Unlike the other types of cell-cell adhesion, the gap junction (sometimes called a nexus) connects not only the outside of two cells, it connects their cytoplasm as well. Each cell has a connexon (aka hemichannel) made of six connexin proteins. The connexins may be all of the same type, or combinations of different ones, of which there are 20 known in humans and mice. The connexon interacts with a connexon on an adjacent cell to connect the cytoplasm of both cells in a gap junction.
Figure 18. Gap Junctions
The gap junction pore size varies depending on the type of connexins, but generally, the molecules under 1 kDa are able to pass through while larger ones can not. Therefore, cells connected by gap junctions are electrically connected (ions can freely pass), they can share cellular energy (ATP), and second messenger signaling molecules like Ca2+ or IP3, but not most proteins or nucleic acids. The pores are not always open, but are controlled by phosphorylation of several serines in the intracellular domains of each connexin.
Although they have now been found in most metazoan tissue types, they are particularly important in heart muscle. Here, the gap junctions insure efficient propagation of contractile signals so that the cardiac muscle can contract in synchrony. It is also important in cardiac development: gene knockout of connexin43, the primary heart connexin, leads to delayed looping of the ascending limb of the embryonic heart tube, which means malformations especially in the right ventricle, tricuspid valve, and subpulmonary outflow tract.
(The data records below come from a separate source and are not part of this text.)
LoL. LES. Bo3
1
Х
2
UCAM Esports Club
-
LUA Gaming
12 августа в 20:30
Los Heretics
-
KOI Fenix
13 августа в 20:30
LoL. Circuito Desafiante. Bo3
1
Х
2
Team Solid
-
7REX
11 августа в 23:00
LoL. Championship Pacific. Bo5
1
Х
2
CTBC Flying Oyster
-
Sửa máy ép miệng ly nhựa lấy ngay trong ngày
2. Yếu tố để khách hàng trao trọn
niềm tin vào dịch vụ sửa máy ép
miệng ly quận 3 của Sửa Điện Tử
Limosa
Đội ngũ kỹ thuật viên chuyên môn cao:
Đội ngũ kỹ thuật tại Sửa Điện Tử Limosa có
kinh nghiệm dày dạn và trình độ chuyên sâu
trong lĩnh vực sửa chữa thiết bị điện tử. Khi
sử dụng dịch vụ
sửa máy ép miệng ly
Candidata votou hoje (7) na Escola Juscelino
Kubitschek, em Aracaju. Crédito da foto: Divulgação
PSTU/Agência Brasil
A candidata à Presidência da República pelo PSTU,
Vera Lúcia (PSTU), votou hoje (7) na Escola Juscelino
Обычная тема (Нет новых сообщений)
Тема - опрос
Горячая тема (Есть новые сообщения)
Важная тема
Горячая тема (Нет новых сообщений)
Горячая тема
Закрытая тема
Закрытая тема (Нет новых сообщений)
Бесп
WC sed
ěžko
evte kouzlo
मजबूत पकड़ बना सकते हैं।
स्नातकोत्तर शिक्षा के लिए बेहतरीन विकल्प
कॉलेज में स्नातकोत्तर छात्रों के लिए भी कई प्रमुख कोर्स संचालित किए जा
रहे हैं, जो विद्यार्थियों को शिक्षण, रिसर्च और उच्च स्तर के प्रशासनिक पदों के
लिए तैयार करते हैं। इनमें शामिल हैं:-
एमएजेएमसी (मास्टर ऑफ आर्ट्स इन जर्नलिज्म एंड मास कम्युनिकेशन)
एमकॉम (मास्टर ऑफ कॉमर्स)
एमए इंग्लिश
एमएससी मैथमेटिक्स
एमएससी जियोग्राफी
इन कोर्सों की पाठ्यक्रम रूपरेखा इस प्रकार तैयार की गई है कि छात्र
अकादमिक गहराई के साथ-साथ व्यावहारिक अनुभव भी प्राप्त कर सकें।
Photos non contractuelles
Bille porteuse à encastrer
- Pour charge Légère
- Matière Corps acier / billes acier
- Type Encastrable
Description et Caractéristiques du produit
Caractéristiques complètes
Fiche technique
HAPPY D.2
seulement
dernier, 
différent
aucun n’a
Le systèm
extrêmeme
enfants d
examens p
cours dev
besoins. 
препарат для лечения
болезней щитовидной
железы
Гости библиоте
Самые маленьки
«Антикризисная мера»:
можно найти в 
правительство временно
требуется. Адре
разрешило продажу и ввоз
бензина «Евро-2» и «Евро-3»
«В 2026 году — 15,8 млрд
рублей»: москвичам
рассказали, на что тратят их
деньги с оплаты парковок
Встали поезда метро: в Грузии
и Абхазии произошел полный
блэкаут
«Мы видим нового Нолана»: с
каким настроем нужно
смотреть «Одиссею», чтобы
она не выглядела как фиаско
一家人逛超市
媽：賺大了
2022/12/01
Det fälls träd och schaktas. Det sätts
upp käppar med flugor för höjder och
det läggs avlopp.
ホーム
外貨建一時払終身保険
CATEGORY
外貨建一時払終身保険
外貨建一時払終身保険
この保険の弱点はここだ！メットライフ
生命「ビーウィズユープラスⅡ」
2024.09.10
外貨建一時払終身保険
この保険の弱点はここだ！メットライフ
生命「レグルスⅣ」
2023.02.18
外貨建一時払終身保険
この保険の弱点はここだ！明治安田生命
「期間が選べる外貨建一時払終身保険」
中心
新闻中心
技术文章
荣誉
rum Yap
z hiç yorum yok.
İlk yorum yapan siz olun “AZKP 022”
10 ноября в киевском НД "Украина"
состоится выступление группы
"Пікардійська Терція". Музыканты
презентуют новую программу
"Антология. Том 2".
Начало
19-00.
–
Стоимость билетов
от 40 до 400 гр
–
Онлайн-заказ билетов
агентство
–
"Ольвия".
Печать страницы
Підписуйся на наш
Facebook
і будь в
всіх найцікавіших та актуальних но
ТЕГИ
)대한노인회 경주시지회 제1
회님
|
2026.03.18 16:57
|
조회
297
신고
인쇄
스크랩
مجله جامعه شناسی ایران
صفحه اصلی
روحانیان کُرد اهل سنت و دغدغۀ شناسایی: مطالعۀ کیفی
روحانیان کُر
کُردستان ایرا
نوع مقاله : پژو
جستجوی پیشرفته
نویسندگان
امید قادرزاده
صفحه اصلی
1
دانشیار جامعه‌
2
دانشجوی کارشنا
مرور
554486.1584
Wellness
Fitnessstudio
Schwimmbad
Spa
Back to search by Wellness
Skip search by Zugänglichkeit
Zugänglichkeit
Figure 19. An overview of cellular adhesions. From top to bottom, there are tight junctions (purple), adherens junctions with f-actin (blue), desmosomes (orange) connected to intermediate filaments, and gap junctions (blue). There are also hemidesmosomes (orange) on the basal surface attached to the basement membrane
When most people, including most biologists, think about neuronal connections and synapses, they think of chemical synapses in which one cell signals to another by release of neurotransmitters. However, it is now well established that in the CNS, electrical synapses through gap junctions are a significant part of the repertoire of neural communication. The retina is an excellent example with numerous gap junctions between neurons. In fact, light-activated neurotransmitters can activate protein kinase pathways that phosphorylate connexins, thus altering conductance through the gap junctions. A striking example is the gap junction-based electrical coupling of cone photoreceptor neurons. They are coupled near the base of the cells, so that excitation of one drives excitation of several others. This is important in generating a clear visual signal because the primary reaction, phototransduction, is a dirty process. Due to the simple presence of random photons bouncing about, the signal to noise ratio of light-induced excitation is very low. However, because electrical coupling sums up the signal of near neighbors but not the background noise, the signal output from these neurons has an improvement in signal to noise ratio of ~77%! This topic is reviewed in Bloomfield and Volgyi, Nature Reviews (Neuroscience), 10:495-506, 2009.